Published on August 21, 2012
If you read the title for this post and wished to call me out on misuse of the semicolon (in a post about semicolons), then save yourself a stamp (or a few bits in an email) and be assured that I know how to use it. At least I thought I did until I reviewed a short essay for a co-worker and found rampant instances of semicolon misuse. As soon as I encounter a grammar or usage error like this, I find myself doubting my experience, my degree (in English), and my reputation as a Tech Comm Queen. In a rush of anxiety, I wonder, wait, is that use of the semicolon correct?
Here is an example of the offense: For those that want to get into the short-sell market and make a lot of money; we offer discounted brokerage services and share a passion for dodging the SEC.
Let me assure you that the example sentence is fiction (I wrote it), but the misuse of the semicolon is very real. Unfortunately, many people make this mistake, thinking that an introductory clause should be followed immediately by some punctuation mark, and maybe a semicolon fits the bill. It most definitely does not. The sentence demands a comma after the introductory clause, nothing more.

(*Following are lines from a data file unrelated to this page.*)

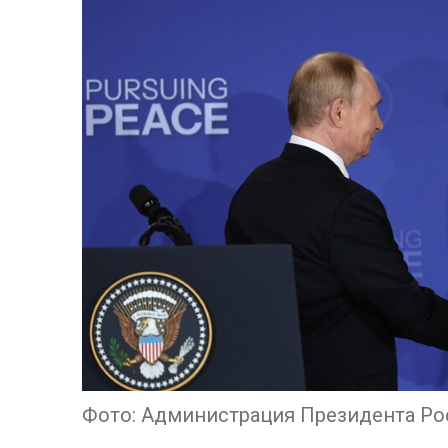
Фото: Администрация Президента Ро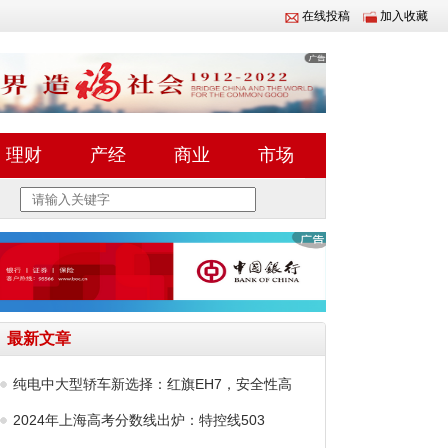
在线投稿
加入收藏
理财
产经
商业
市场
最新文章
纯电中大型轿车新选择：红旗EH7，安全性高
2024年上海高考分数线出炉：特控线503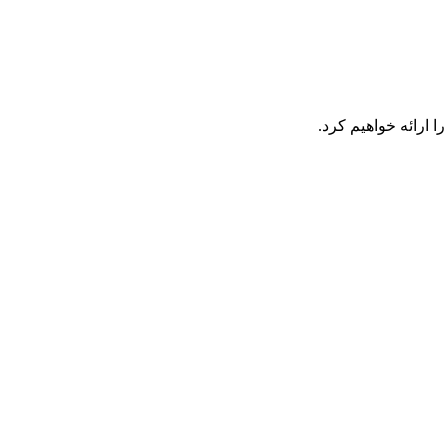
 ارائه خواهیم کرد.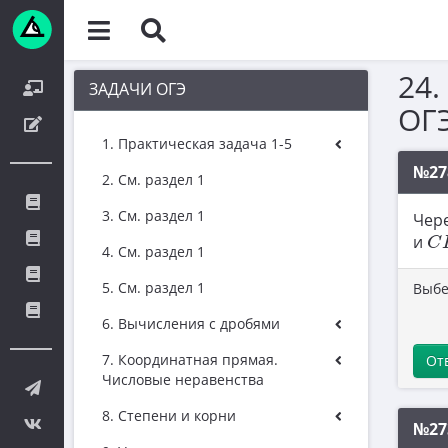
24.
ЗАДАЧИ ОГЭ
ОГЭ
1. Практическая задача 1-5
№27
2. См. раздел 1
3. См. раздел 1
Чер
C
и
C
4. См. раздел 1
5. См. раздел 1
Выбе
6. Вычисления с дробями
7. Координатная прямая.
От
Числовые неравенства
8. Степени и корни
№27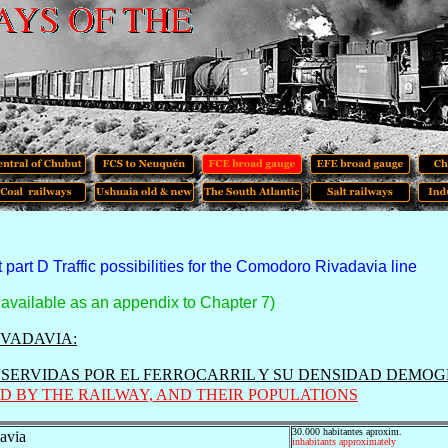
part D Traffic possibilities for the Comodoro Rivadavia line
is available as an appendix to Chapter 7)
VADAVIA:
SERVIDAS POR EL FERROCARRIL Y SU DENSIDAD DEMO
D BY THE RAILWAY, AND THEIR POPULATIONS
30.000 habitantes aproxim.
avia
inhabitants approximately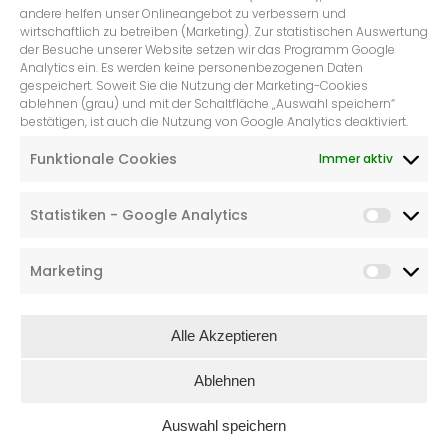
andere helfen unser Onlineangebot zu verbessern und
wirtschaftlich zu betreiben (Marketing). Zur statistischen Auswertung
der Besuche unserer Website setzen wir das Programm Google
Analytics ein. Es werden keine personenbezogenen Daten
gespeichert. Soweit Sie die Nutzung der Marketing-Cookies
ablehnen (grau) und mit der Schaltfläche „Auswahl speichern“
POSTKARTE HOCH,
bestätigen, ist auch die Nutzung von Google Analytics deaktiviert.
WEIHNACHTSFAZIT: WÜRD‘ ICH IN
EINEM LEBKUCHENHAUS LEBEN,
Funktionale Cookies
Immer aktiv
WÄRE ICH NACH 1 STUNDE & 11
MINUTEN OBDACHLOS
Statistiken - Google Analytics
€
1,50
Marketing
Alle Akzeptieren
Ablehnen
Auswahl speichern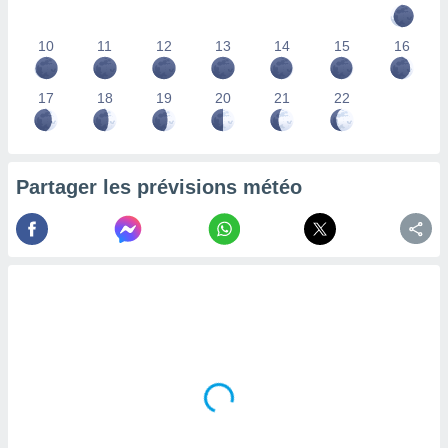
lisés,
des
10
11
12
13
14
15
16
our
nner des
s
17
18
19
20
21
22
lisés,
la
ance des
s,
Partager les prévisions météo
la
ance des
s,
dre les
par le
ques ou
inaisons
ées
nt de
tes
,
er et
r les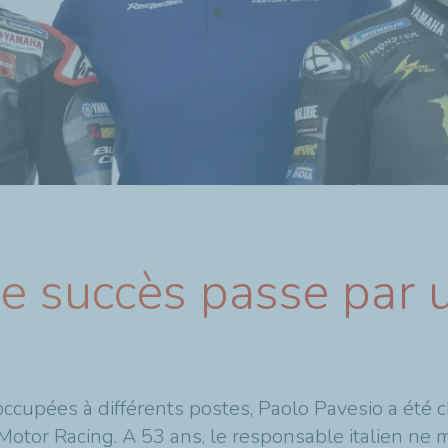
Le succès passe par u
cupées à différents postes, Paolo Pavesio a été c
ha Motor Racing. A 53 ans, le responsable italien n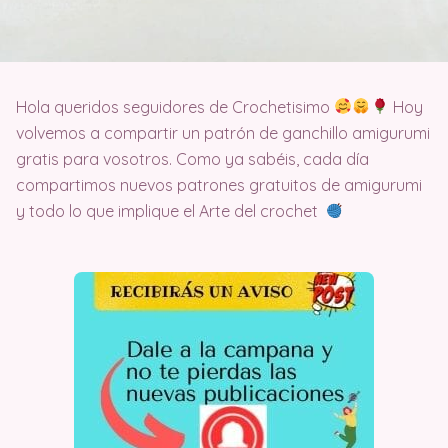
Hola queridos seguidores de Crochetisimo
Hoy
volvemos a compartir un patrón de ganchillo amigurumi
gratis para vosotros. Como ya sabéis, cada día
compartimos nuevos patrones gratuitos de amigurumi
y todo lo que implique el Arte del crochet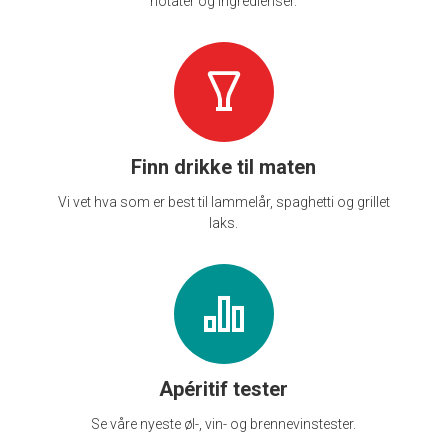
notater og ingredienser.
Finn drikke til maten
Vi vet hva som er best til lammelår, spaghetti og grillet
laks.
Apéritif tester
Se våre nyeste øl-, vin- og brennevinstester.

The semicolon is a wonderful diacritical mark (just ask Victor Borge), but it is best used to separate two independent clauses that might be otherwise linked with a coordinating conjunction, such as “and” or “but.” If you want to test your usage, just break the sentence into two parts. Can both parts stand alone as complete sentences, each with a subject and a verb? My example would not withstand the test, and that is why a semicolon is not correct.
If you want more guidance on semicolon usage, then I recommend The Oatmeal, who has explored punctuation and other usage questions in comics that are informational, irreverent, and sometimes offensive. Semicolons. Beware!